=== Data extract ===
★ ★ ★ ★ ★

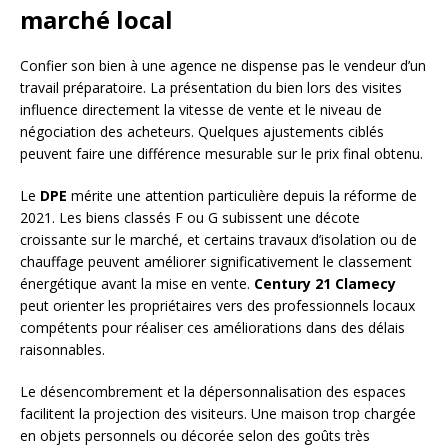
marché local
Confier son bien à une agence ne dispense pas le vendeur d’un
travail préparatoire. La présentation du bien lors des visites
influence directement la vitesse de vente et le niveau de
négociation des acheteurs. Quelques ajustements ciblés
peuvent faire une différence mesurable sur le prix final obtenu.
Le
DPE
mérite une attention particulière depuis la réforme de
2021. Les biens classés F ou G subissent une décote
croissante sur le marché, et certains travaux d’isolation ou de
chauffage peuvent améliorer significativement le classement
énergétique avant la mise en vente.
Century 21 Clamecy
peut orienter les propriétaires vers des professionnels locaux
compétents pour réaliser ces améliorations dans des délais
raisonnables.
Le désencombrement et la dépersonnalisation des espaces
facilitent la projection des visiteurs. Une maison trop chargée
en objets personnels ou décorée selon des goûts très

★ ★ ★ ★ ★

=== Task instructions ===
Omitting the pictures, repeat all entries exactly.

=== Output below ===
marché local
Confier son bien à une agence ne dispense pas le vendeur d’un
travail préparatoire. La présentation du bien lors des visites
influence directement la vitesse de vente et le niveau de
négociation des acheteurs. Quelques ajustements ciblés
peuvent faire une différence mesurable sur le prix final obtenu.
Le
DPE
mérite une attention particulière depuis la réforme de
2021. Les biens classés F ou G subissent une décote
croissante sur le marché, et certains travaux d’isolation ou de
chauffage peuvent améliorer significativement le classement
énergétique avant la mise en vente.
Century 21 Clamecy
peut orienter les propriétaires vers des professionnels locaux
compétents pour réaliser ces améliorations dans des délais
raisonnables.
Le désencombrement et la dépersonnalisation des espaces
facilitent la projection des visiteurs. Une maison trop chargée
en objets personnels ou décorée selon des goûts très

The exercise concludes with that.